Boreas Road Trip: A Multi-Sensor Autonomous Driving Dataset on Challenging Roads

TL;DR

Boreas-RT introduces a large, multi-sensor autonomous driving dataset designed to evaluate odometry, mapping, and localization across diverse road types. It extends the Boreas platform with nine routes, 60 sequences totaling 643 km, and a full sensor stack including camera, radar, Velodyne lidar, FMCW Aeva lidar, multiple IMUs, and a wheel encoder, all with centimeter-level RTX ground truth. Ground truth poses are generated independently via RTX post-processing, allowing objective, cross-sensor benchmarking, while a public leaderboard and development kit enable reproducible, fair comparisons. Benchmark results reveal overfitting tendencies in state-of-the-art methods to simple environments and highlight significant challenges on rural and highway routes, underscoring the need for robust, cross-condition evaluation and multi-modal fusion.

Abstract

The Boreas Road Trip (Boreas-RT) dataset extends the multi-season Boreas dataset to new and diverse locations that pose challenges for modern autonomous driving algorithms. Boreas-RT comprises 60 sequences collected over 9 real-world routes, totalling 643 km of driving. Each route is traversed multiple times, enabling evaluation in identical environments under varying traffic and, in some cases, weather conditions. The data collection platform includes a 5MP FLIR Blackfly S camera, a 360 degree Navtech RAS6 Doppler-enabled spinning radar, a 128-channel 360 degree Velodyne Alpha Prime lidar, an Aeva Aeries II FMCW Doppler-enabled lidar, a Silicon Sensing DMU41 inertial measurement unit, and a Dynapar wheel encoder.
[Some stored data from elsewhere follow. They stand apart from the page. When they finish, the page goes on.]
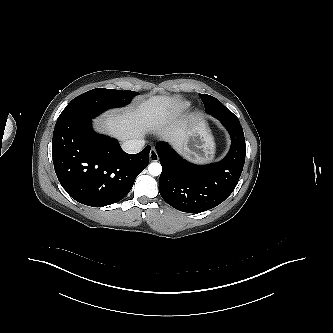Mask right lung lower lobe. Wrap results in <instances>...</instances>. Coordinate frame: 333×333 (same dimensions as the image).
<instances>
[{"label": "right lung lower lobe", "mask_w": 333, "mask_h": 333, "mask_svg": "<svg viewBox=\"0 0 333 333\" xmlns=\"http://www.w3.org/2000/svg\"><path fill=\"white\" fill-rule=\"evenodd\" d=\"M150 146L124 152L114 138L96 133L91 119L58 118L52 156L58 180L76 201L103 207L123 199L149 162Z\"/></svg>", "instance_id": "98d812e1"}]
</instances>
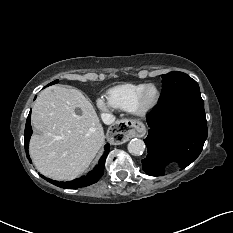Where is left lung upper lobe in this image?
<instances>
[{"mask_svg": "<svg viewBox=\"0 0 233 233\" xmlns=\"http://www.w3.org/2000/svg\"><path fill=\"white\" fill-rule=\"evenodd\" d=\"M162 79L163 91L160 102L182 91L199 90L197 82L183 72L173 71L162 75Z\"/></svg>", "mask_w": 233, "mask_h": 233, "instance_id": "left-lung-upper-lobe-1", "label": "left lung upper lobe"}]
</instances>
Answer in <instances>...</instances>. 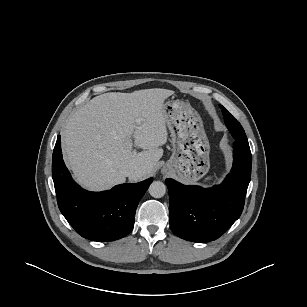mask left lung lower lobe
<instances>
[{
    "instance_id": "1",
    "label": "left lung lower lobe",
    "mask_w": 307,
    "mask_h": 307,
    "mask_svg": "<svg viewBox=\"0 0 307 307\" xmlns=\"http://www.w3.org/2000/svg\"><path fill=\"white\" fill-rule=\"evenodd\" d=\"M234 162L225 180L212 188L185 186L166 179L170 227L175 235L192 242L216 240L240 217L251 178L249 144L234 142Z\"/></svg>"
}]
</instances>
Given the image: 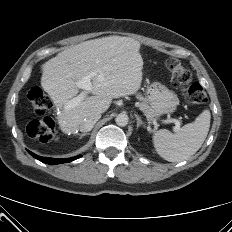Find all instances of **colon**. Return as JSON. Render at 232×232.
Instances as JSON below:
<instances>
[{
  "instance_id": "colon-1",
  "label": "colon",
  "mask_w": 232,
  "mask_h": 232,
  "mask_svg": "<svg viewBox=\"0 0 232 232\" xmlns=\"http://www.w3.org/2000/svg\"><path fill=\"white\" fill-rule=\"evenodd\" d=\"M166 67L172 84L185 91L189 103L204 104L207 102L205 90L198 82L192 81L190 70L181 61L175 58L168 59ZM28 99L37 114H43L52 107L51 99L40 87H32L28 92ZM26 133L29 137L46 143L53 139L55 125L50 118L35 119L27 124Z\"/></svg>"
}]
</instances>
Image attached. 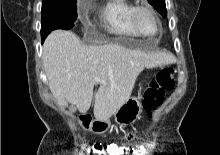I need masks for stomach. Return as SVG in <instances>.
Here are the masks:
<instances>
[{"label": "stomach", "mask_w": 220, "mask_h": 155, "mask_svg": "<svg viewBox=\"0 0 220 155\" xmlns=\"http://www.w3.org/2000/svg\"><path fill=\"white\" fill-rule=\"evenodd\" d=\"M140 94L138 96L130 97L124 102L120 108L115 112L114 119L120 126H128L136 122L141 117L142 100ZM111 126L110 120H92L84 128L91 132L101 134L106 132Z\"/></svg>", "instance_id": "stomach-1"}]
</instances>
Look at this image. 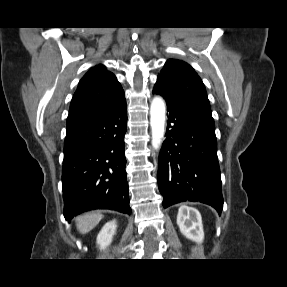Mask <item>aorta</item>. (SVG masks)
Listing matches in <instances>:
<instances>
[{
  "label": "aorta",
  "instance_id": "762f6f07",
  "mask_svg": "<svg viewBox=\"0 0 287 287\" xmlns=\"http://www.w3.org/2000/svg\"><path fill=\"white\" fill-rule=\"evenodd\" d=\"M165 102L161 97H154L150 107V125L152 131V146L158 149L164 137Z\"/></svg>",
  "mask_w": 287,
  "mask_h": 287
}]
</instances>
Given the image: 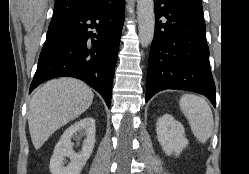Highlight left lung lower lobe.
Segmentation results:
<instances>
[{
  "instance_id": "0a47b994",
  "label": "left lung lower lobe",
  "mask_w": 249,
  "mask_h": 174,
  "mask_svg": "<svg viewBox=\"0 0 249 174\" xmlns=\"http://www.w3.org/2000/svg\"><path fill=\"white\" fill-rule=\"evenodd\" d=\"M154 4L146 102L161 90L180 89L202 94L215 106L204 19L174 0H154Z\"/></svg>"
}]
</instances>
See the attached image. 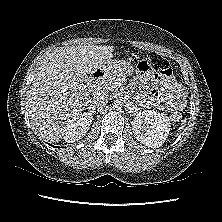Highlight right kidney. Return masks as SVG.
<instances>
[{"instance_id":"obj_1","label":"right kidney","mask_w":222,"mask_h":222,"mask_svg":"<svg viewBox=\"0 0 222 222\" xmlns=\"http://www.w3.org/2000/svg\"><path fill=\"white\" fill-rule=\"evenodd\" d=\"M92 120L93 116L91 113L75 115L64 127V140L68 143H72L81 139L89 130Z\"/></svg>"}]
</instances>
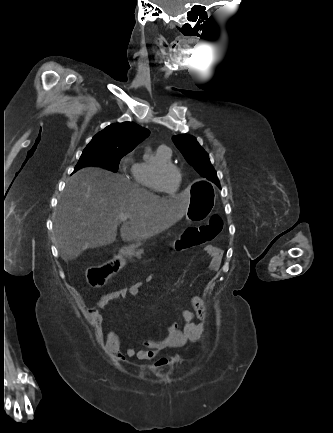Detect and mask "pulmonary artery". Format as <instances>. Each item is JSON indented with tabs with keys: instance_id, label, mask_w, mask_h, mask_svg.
<instances>
[{
	"instance_id": "e3ab8cb5",
	"label": "pulmonary artery",
	"mask_w": 333,
	"mask_h": 433,
	"mask_svg": "<svg viewBox=\"0 0 333 433\" xmlns=\"http://www.w3.org/2000/svg\"><path fill=\"white\" fill-rule=\"evenodd\" d=\"M159 149L163 150V151H165L167 153H170V148L168 146H166V145H160Z\"/></svg>"
}]
</instances>
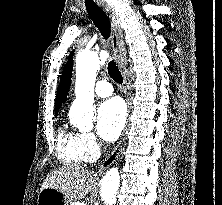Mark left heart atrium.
Listing matches in <instances>:
<instances>
[{
  "instance_id": "obj_1",
  "label": "left heart atrium",
  "mask_w": 222,
  "mask_h": 205,
  "mask_svg": "<svg viewBox=\"0 0 222 205\" xmlns=\"http://www.w3.org/2000/svg\"><path fill=\"white\" fill-rule=\"evenodd\" d=\"M126 122L124 103L119 98L103 102L98 109L97 128L100 136L107 141L116 140Z\"/></svg>"
}]
</instances>
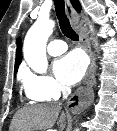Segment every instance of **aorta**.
Returning a JSON list of instances; mask_svg holds the SVG:
<instances>
[{"label": "aorta", "instance_id": "obj_1", "mask_svg": "<svg viewBox=\"0 0 117 131\" xmlns=\"http://www.w3.org/2000/svg\"><path fill=\"white\" fill-rule=\"evenodd\" d=\"M54 26V21L40 17L31 26L24 40L23 54L25 61L32 70L39 74L46 73L48 68L46 43Z\"/></svg>", "mask_w": 117, "mask_h": 131}]
</instances>
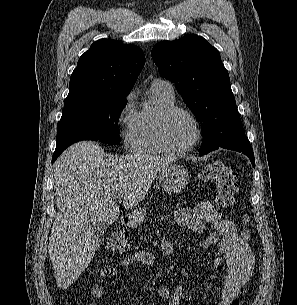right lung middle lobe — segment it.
<instances>
[{
	"mask_svg": "<svg viewBox=\"0 0 297 305\" xmlns=\"http://www.w3.org/2000/svg\"><path fill=\"white\" fill-rule=\"evenodd\" d=\"M126 97L92 98L64 103L57 130L56 149H66L82 140L119 144L118 121Z\"/></svg>",
	"mask_w": 297,
	"mask_h": 305,
	"instance_id": "dd1d6c3e",
	"label": "right lung middle lobe"
}]
</instances>
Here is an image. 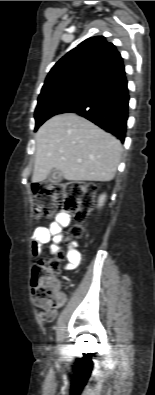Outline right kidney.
Instances as JSON below:
<instances>
[{
	"label": "right kidney",
	"mask_w": 155,
	"mask_h": 395,
	"mask_svg": "<svg viewBox=\"0 0 155 395\" xmlns=\"http://www.w3.org/2000/svg\"><path fill=\"white\" fill-rule=\"evenodd\" d=\"M104 200H105V195L100 196V198H99V206L103 205Z\"/></svg>",
	"instance_id": "ca27d5eb"
}]
</instances>
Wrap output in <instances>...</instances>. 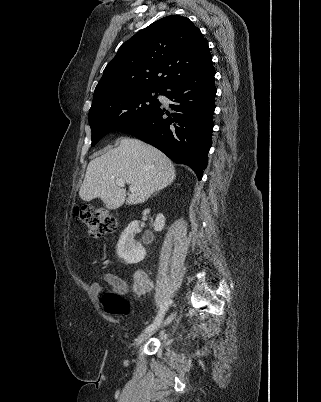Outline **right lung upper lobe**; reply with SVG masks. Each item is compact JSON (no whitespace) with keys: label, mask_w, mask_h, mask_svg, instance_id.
<instances>
[{"label":"right lung upper lobe","mask_w":321,"mask_h":402,"mask_svg":"<svg viewBox=\"0 0 321 402\" xmlns=\"http://www.w3.org/2000/svg\"><path fill=\"white\" fill-rule=\"evenodd\" d=\"M212 64L207 41L188 18L170 15L136 33L106 66L92 105L149 89H165L176 79Z\"/></svg>","instance_id":"obj_1"}]
</instances>
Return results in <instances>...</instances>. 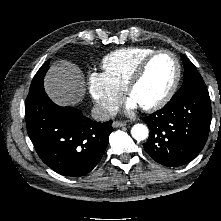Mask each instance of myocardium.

Centimetre-level ground truth is provided via post-processed Applanix POS LV GNSS-INS data. The dataset includes precise extrinsic and intrinsic calibrations, a publicly available development kit, and a live leaderboard for odometry and metric localization. Benchmark results show that many state-of-the-art odometry and localization algorithms overfit to simple driving environments and degrade significantly on the more challenging Boreas-RT routes. Boreas-RT provides a unified dataset for evaluating multi-modal algorithms across diverse road conditions. The dataset, leaderboard, and development kit are available at www.boreas.utias.utoronto.ca.

Figures (15)

• Figure 1: Our data collection platform, Boreas, is equipped with a 5MP FLIR Blackfly S camera, a 360° Navtech RAS6 Doppler-enabled spinning radar, a 360° Velodyne Alpha Prime lidar, an Aeva Aeries II FMCW Doppler-enabled lidar, a Silicon Sensing DMU41 IMU, and a Dynapar wheel encoder.
• Figure 2: Boreas-RT sensor placements. All distances are given in metres, with exact values provided in the calibration folder. 'Lidar' refers to the $360\;°$ Velodyne Alpha-Prime lidar, whereas 'Aeva' refers to the Aeva Aeries II FMCW lidar.
• Figure 3: Two overlaid lidar maps of the tunnel route, aligned using ground-truth poses, constructed from sequences driven in opposite directions (red and blue).
• Figure 4: The 'structured' data routes. Top to bottom: suburbs, industrial, urban. Left to right: camera image, radar scan, lidar scan (aligned to radar scan and with ground plane removed), OpenStreetMap route overview. Note the high level of structure and clear geometric features. The 'urban' sequences feature extensive cars, pedestrians, cyclists, trams, and other dynamic urban objects.
• Figure 5: The 'rural' data routes. Top to bottom: forest, farm. Left to right: camera image, radar scan, lidar scan (aligned to radar scan and with ground plane removed), OpenStreetMap route overview. Note the lack of any structure. The farm sequence has a car in front of the data collection platform that is raising a dust cloud and consequently obscuring it in both the camera and lidar data.